In a reaction, 5.3 g of sodium carbonate reacted with 6 g of ethanoic acid. The products were 2.2 g of carbon dioxide, 0.9 g water and 8.2 g of sodium ethanoate. Show that these observations are in agreement with the law of conservation of mass.
Sodium carbonate + ethanoic acid → sodium ethanoate + carbon dioxide + water.
Class - 9th.
Subject - Science.
Chapter - Atoms And Molecules.
Page no 32.
Answers
Given :-
In a reaction, 5.3 g of sodium carbonate reacted with 6 g of ethanoic acid. The products were 2.2 g of carbon dioxide, 0.9 g water and 8.2 g of sodium ethanoate.
To Find :-
That this reaction is in accordance with the Law of Conservation of mass
Solution :-
Law of Conservation of mass States that " In a chemical equation mass of reactants is always equal to mass of products "
The Given Reaction is ;
Sodium carbonate + ethanoic acid → sodium ethanoate + carbon dioxide + water
At First Calculate mass of Reactants ;
- Mass of Sodium Carbonate = 5.3 g
- Mass of Ethanoic acid = 6 g
Total Mass of Reactants = 5.3 + 6 = 11.3 g ---( i )

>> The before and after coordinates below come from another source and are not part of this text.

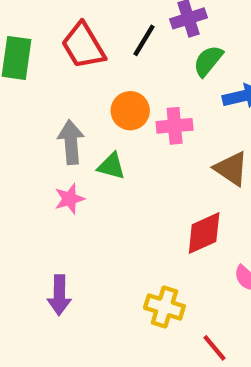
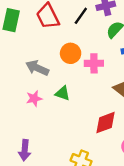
gray arrow: (71, 142) -> (37, 68), turned -65
green triangle: (111, 166) -> (63, 93), moved

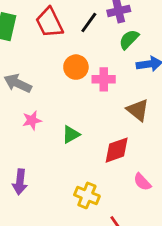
gray arrow: (37, 68) -> (18, 83), moved
green triangle: (63, 93) -> (71, 134), moved, turned -49

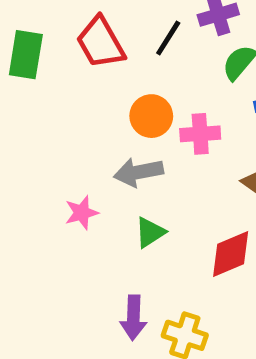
gray arrow: (18, 83) -> (138, 172), moved, turned -32
purple arrow: (20, 182) -> (133, 318), moved

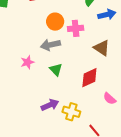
green triangle: (150, 232) -> (56, 70), turned -40
purple arrow: (133, 318) -> (50, 105), turned -114

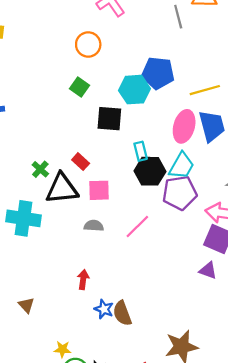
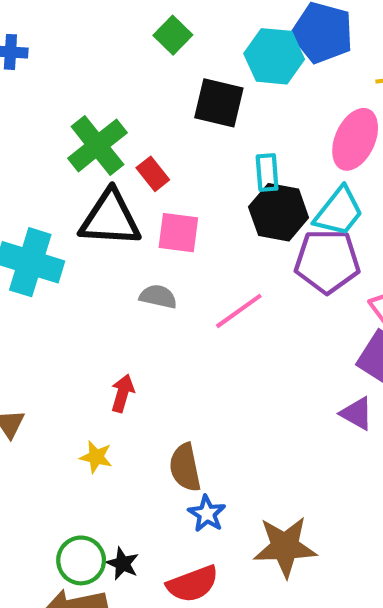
green cross: (40, 169) -> (97, 145), moved, size x1.8
blue star: (104, 309) -> (207, 514), moved
yellow star: (62, 349) -> (96, 457), moved

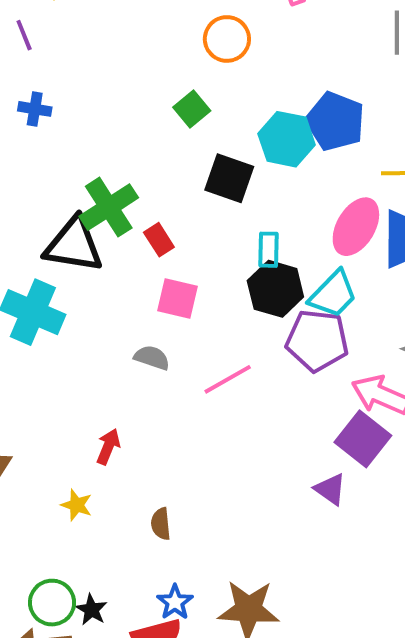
black triangle: (110, 218) -> (74, 245), moved
brown semicircle: (185, 467) -> (161, 524), size x0.7
blue star: (207, 514) -> (175, 602), moved

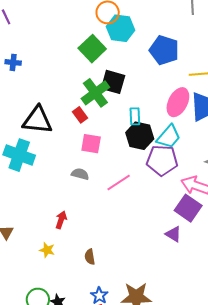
blue cross: (35, 109) -> (13, 62), moved
green square: (192, 109) -> (92, 49), size x1.5
cyan hexagon: (287, 139) -> (121, 28), moved
green cross: (109, 207) -> (95, 93), moved

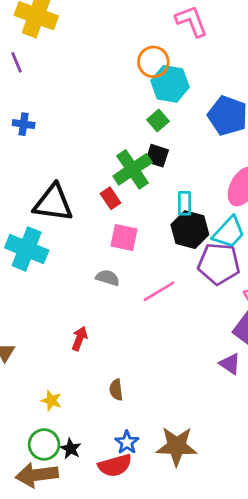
green square: (92, 49) -> (158, 121), moved, size x0.6
black square: (113, 82) -> (157, 156), size x0.7
yellow star: (47, 250) -> (51, 401), moved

Now , Calculate mass of Products ;
- Mass of Sodium Ethanoate = 8.2 g
- Mass of carbon dioxide = 2.2 g
- Mass of Water = 0.9 g
Total Mass of Products = 8.2 + 2.2 + 0.9 = 11.3 g ---( ii )
Now , By ( i ) and ( ii ) . We can say that , the given reaction is in accordance with Law if Conservation of Mass !
Hope it helps :)
Answer:
According to the question,
Na2CO3 + CH3COOH → CO2 + H₂O +
CH3COONa
Mass of reactants = 5.3 + 6 = 11.3 gm Mass of products = 2.2+0.9+8.2 = 11.3 gm
This shows, that during a chemical reaction, the mass of reactant = mass of the product.
Hence, it shows the law of conservation of mass.